Assignment
Working down the material below, reproduce exactly every line from the one containing "卡盟登录/卡盟注册 (1134, 48)" to the last line, and only those.

Source material
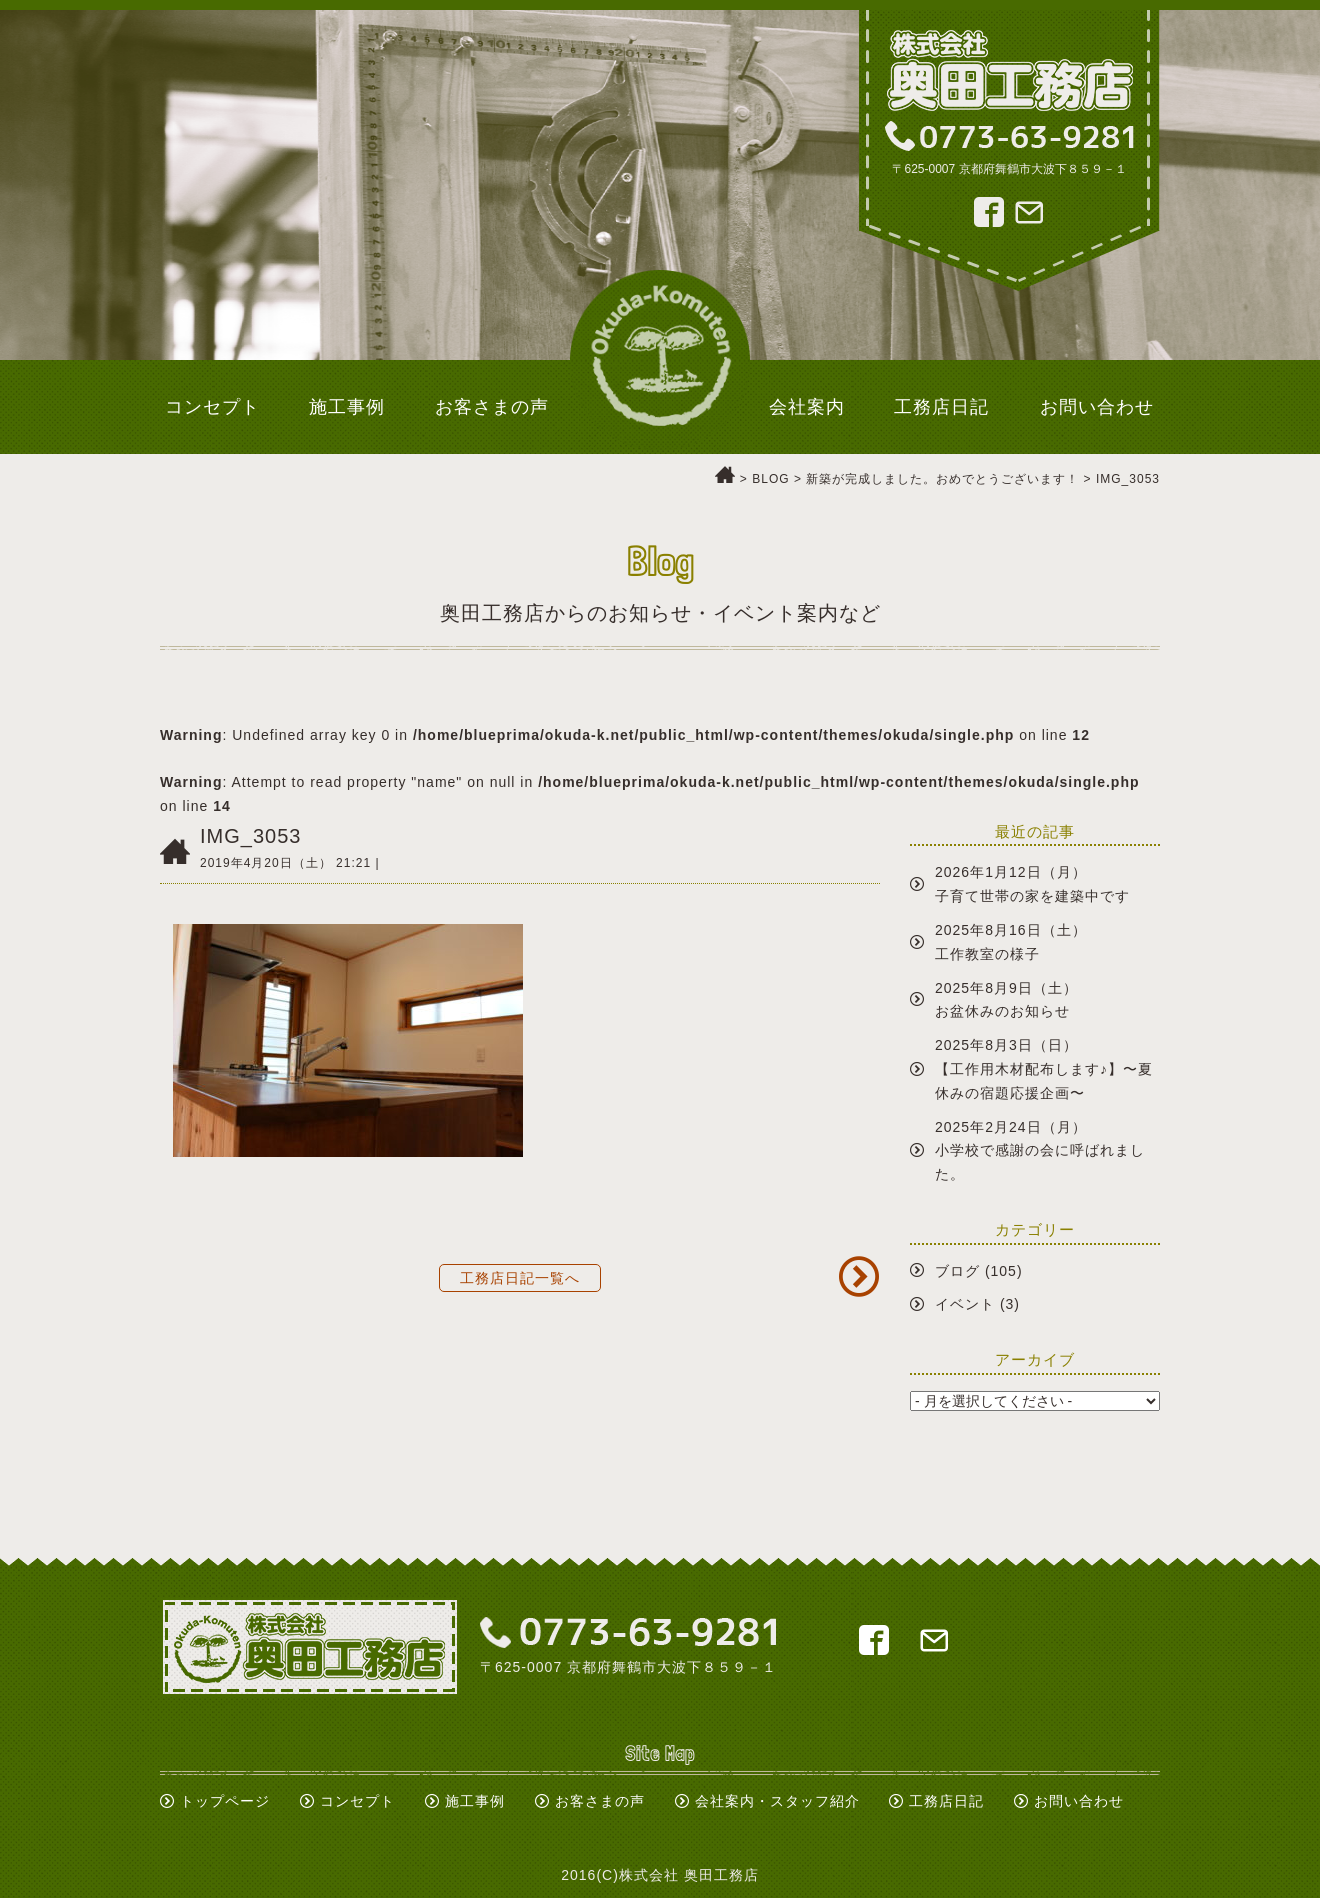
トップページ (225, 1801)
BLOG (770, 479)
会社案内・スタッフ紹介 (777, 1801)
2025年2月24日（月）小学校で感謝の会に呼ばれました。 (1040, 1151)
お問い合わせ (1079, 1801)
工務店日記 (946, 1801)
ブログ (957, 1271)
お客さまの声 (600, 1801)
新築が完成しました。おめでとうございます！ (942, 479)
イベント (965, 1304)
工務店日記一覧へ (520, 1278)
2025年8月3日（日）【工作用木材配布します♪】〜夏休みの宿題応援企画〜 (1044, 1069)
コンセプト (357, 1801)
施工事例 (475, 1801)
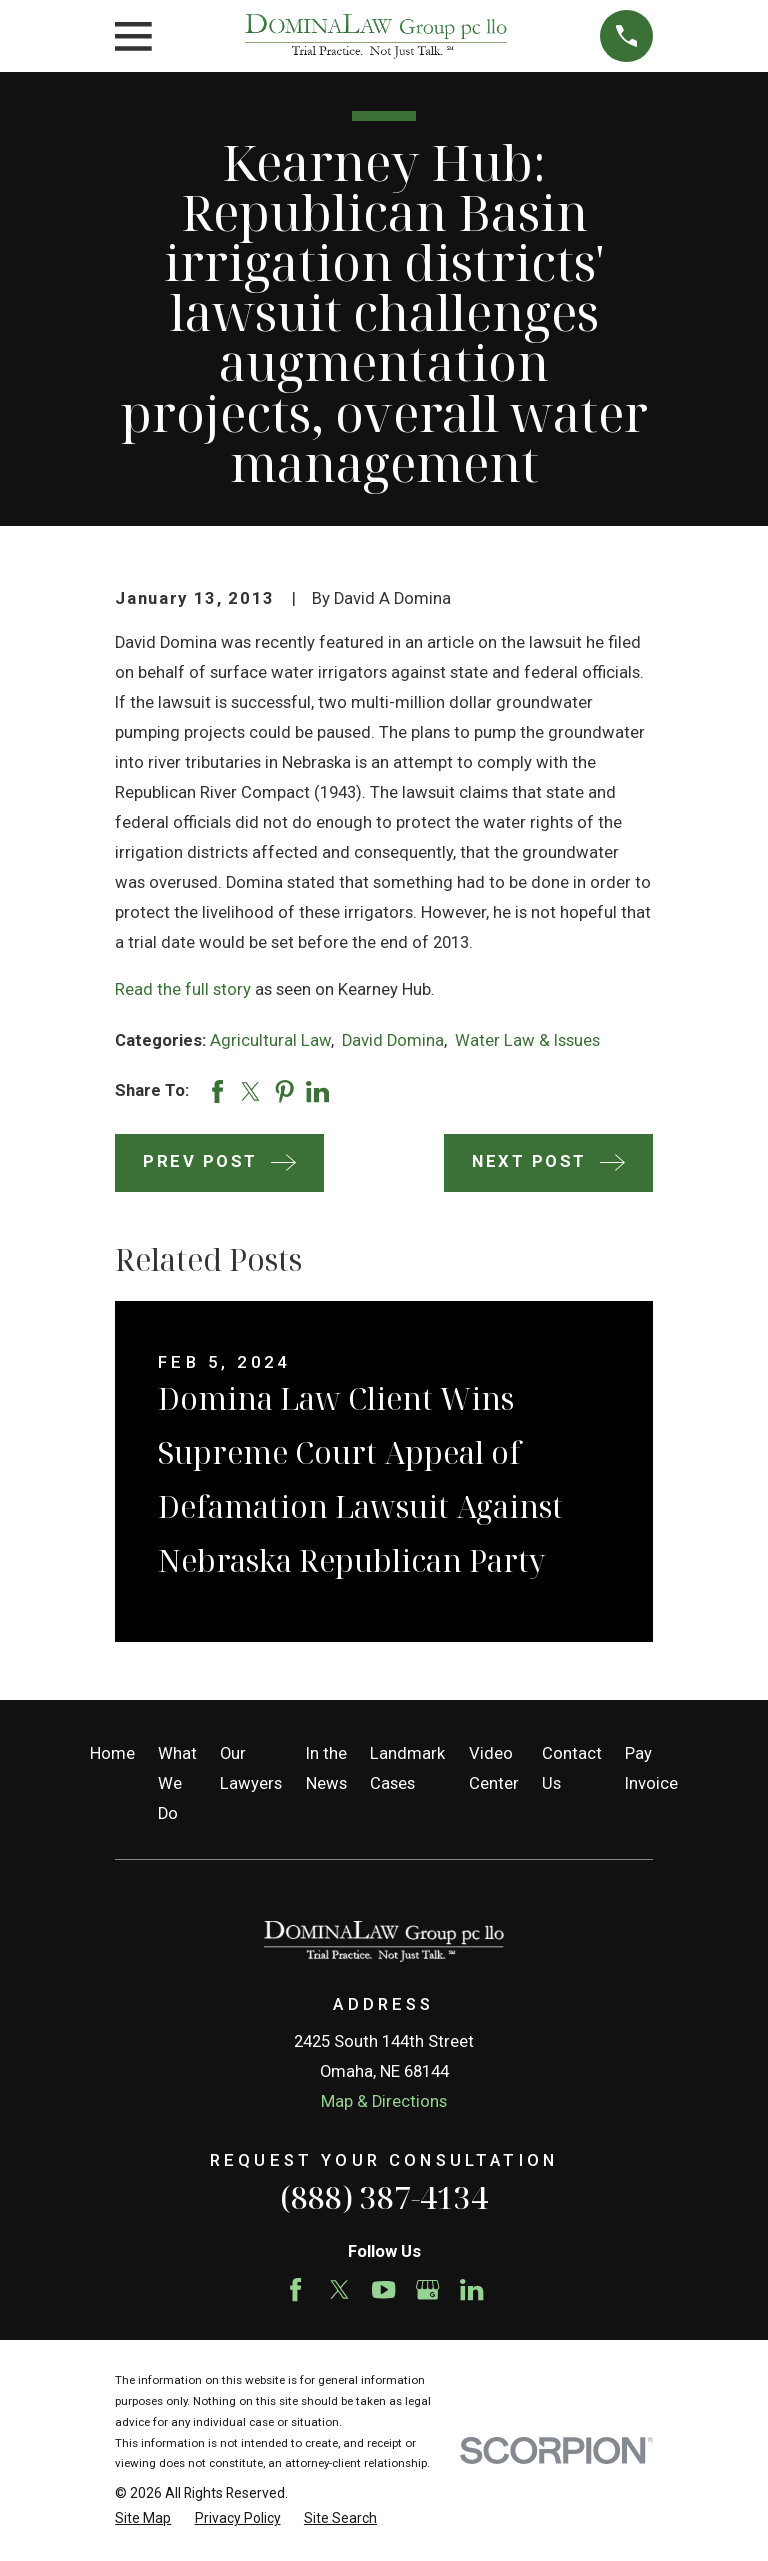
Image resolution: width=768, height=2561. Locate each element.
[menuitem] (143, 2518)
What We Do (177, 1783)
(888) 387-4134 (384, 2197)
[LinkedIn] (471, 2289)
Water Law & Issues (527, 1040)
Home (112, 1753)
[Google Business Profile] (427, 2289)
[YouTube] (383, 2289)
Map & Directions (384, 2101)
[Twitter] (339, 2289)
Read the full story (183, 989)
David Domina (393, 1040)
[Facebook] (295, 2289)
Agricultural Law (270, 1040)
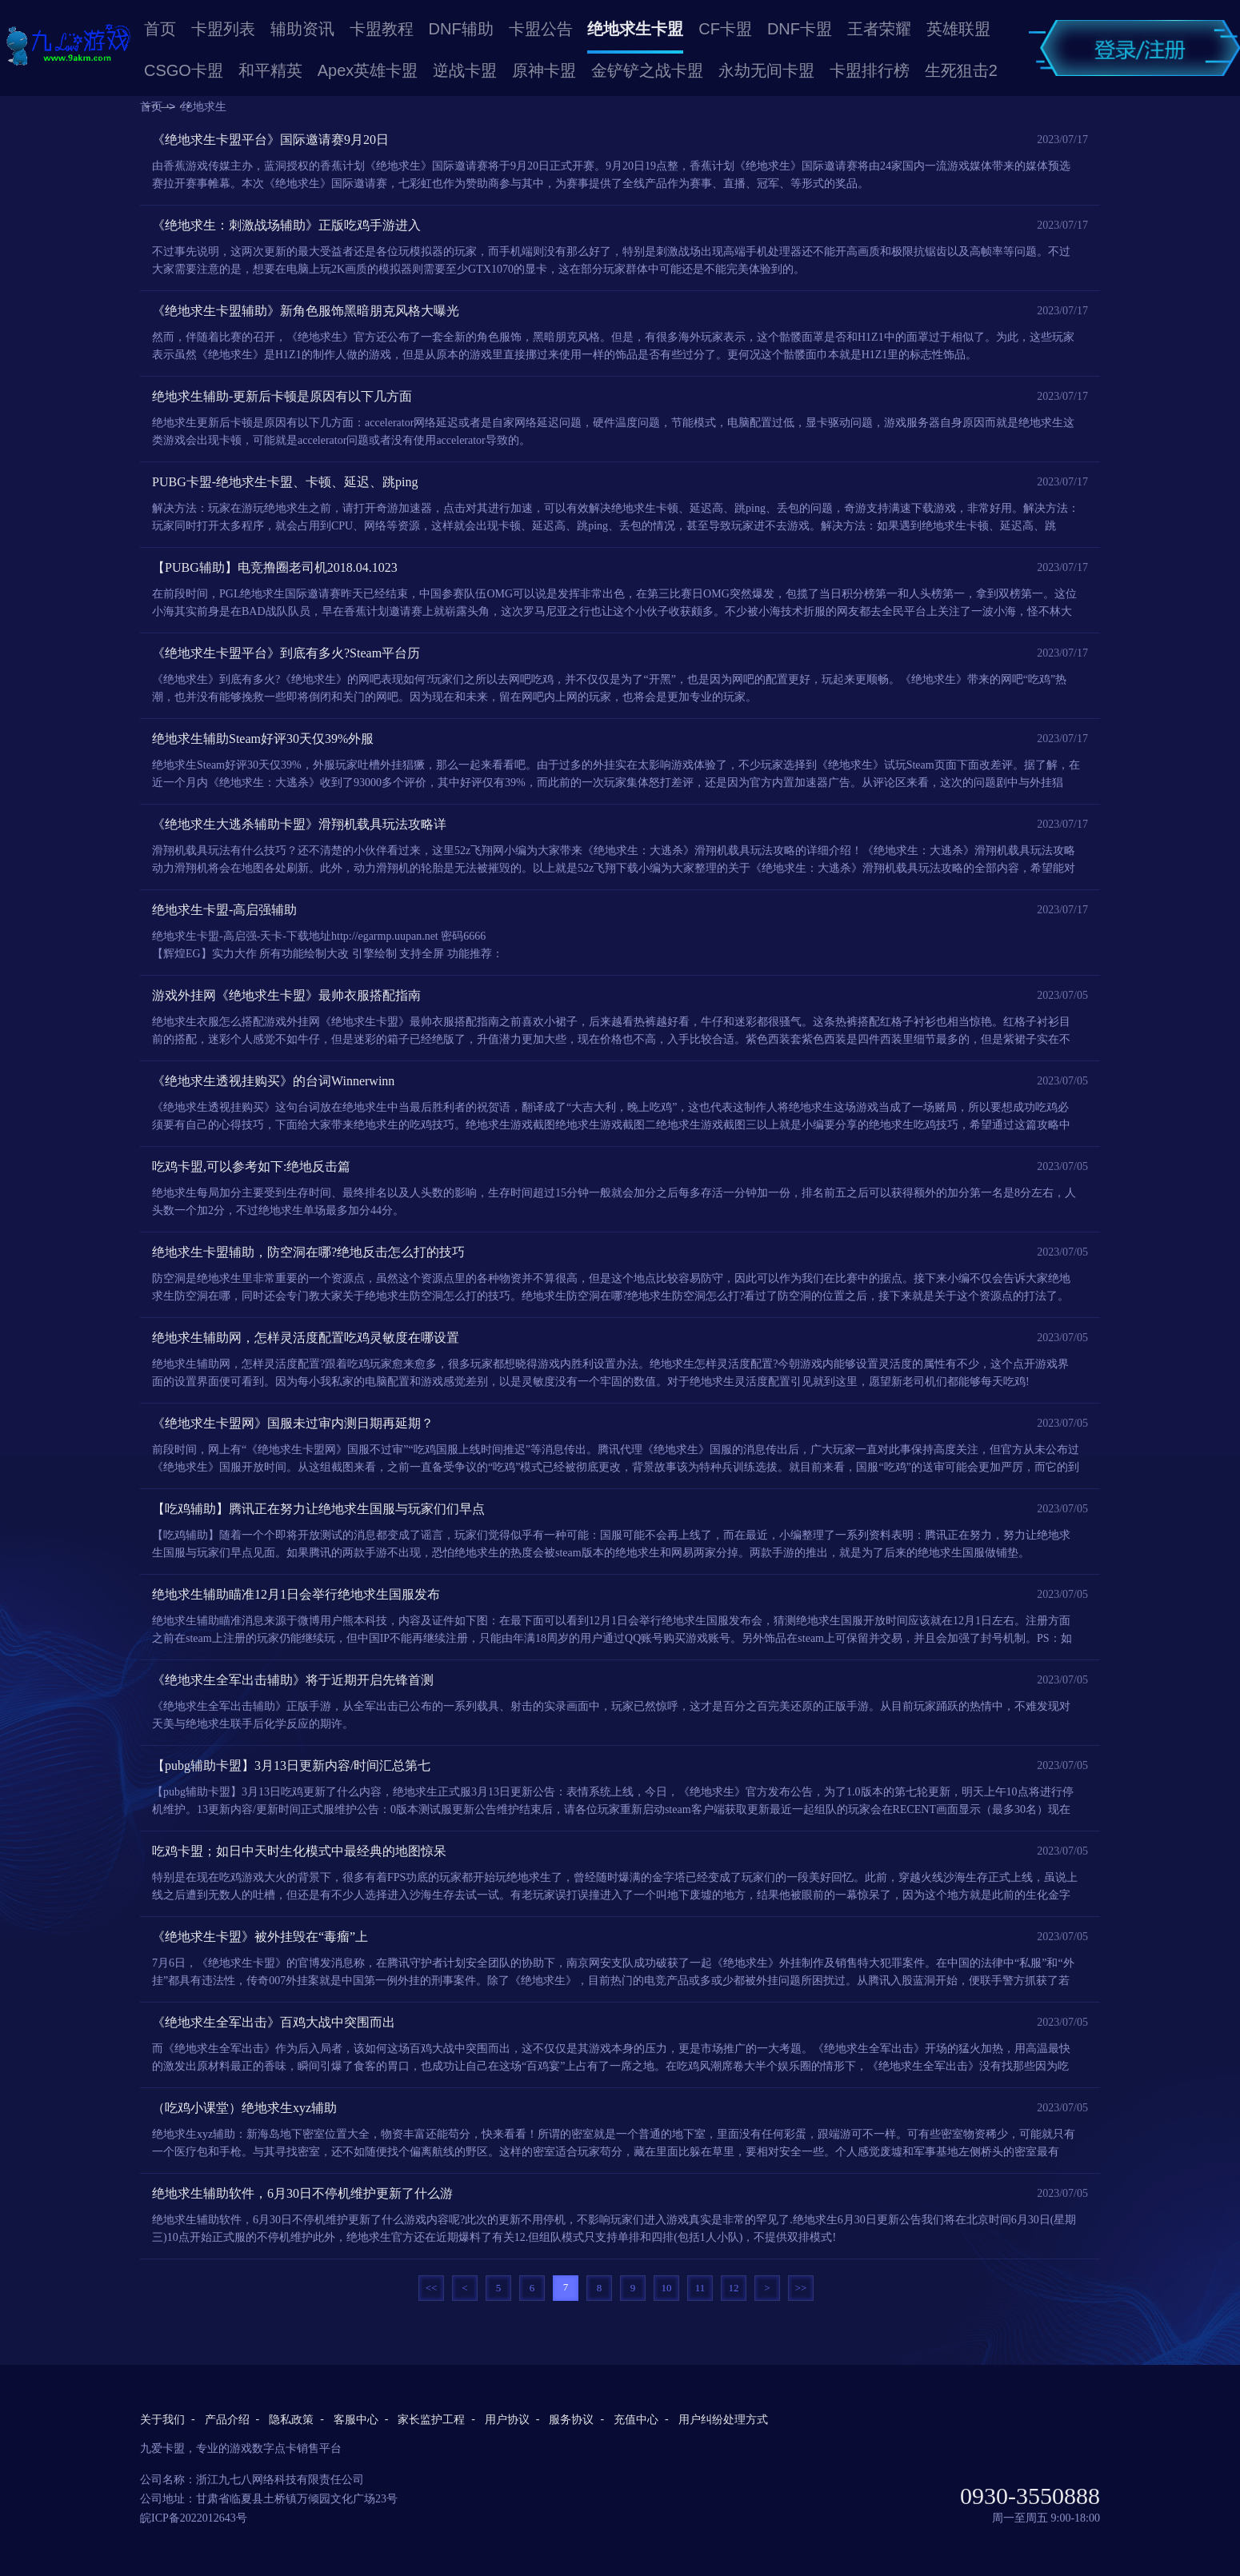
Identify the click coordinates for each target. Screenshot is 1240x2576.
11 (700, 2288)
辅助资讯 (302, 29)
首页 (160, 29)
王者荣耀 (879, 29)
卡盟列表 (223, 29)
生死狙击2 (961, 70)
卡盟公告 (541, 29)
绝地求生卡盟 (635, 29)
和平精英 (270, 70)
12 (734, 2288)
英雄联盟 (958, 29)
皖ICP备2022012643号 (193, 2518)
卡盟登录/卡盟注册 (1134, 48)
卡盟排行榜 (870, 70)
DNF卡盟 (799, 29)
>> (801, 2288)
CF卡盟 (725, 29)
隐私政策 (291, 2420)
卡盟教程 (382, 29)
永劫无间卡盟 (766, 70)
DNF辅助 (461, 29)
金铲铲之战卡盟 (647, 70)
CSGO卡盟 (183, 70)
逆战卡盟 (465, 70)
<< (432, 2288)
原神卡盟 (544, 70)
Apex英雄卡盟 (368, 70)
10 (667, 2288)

Result for this task
卡盟登录/卡盟注册 (1134, 48)
卡盟排行榜 (870, 70)
DNF卡盟 (799, 29)
>> (801, 2288)
CF卡盟 (725, 29)
隐私政策 (291, 2420)
卡盟教程 (382, 29)
永劫无间卡盟 (766, 70)
DNF辅助 (461, 29)
金铲铲之战卡盟 (647, 70)
CSGO卡盟 (183, 70)
逆战卡盟 (465, 70)
<< (432, 2288)
原神卡盟 (544, 70)
Apex英雄卡盟 (368, 70)
10 (667, 2288)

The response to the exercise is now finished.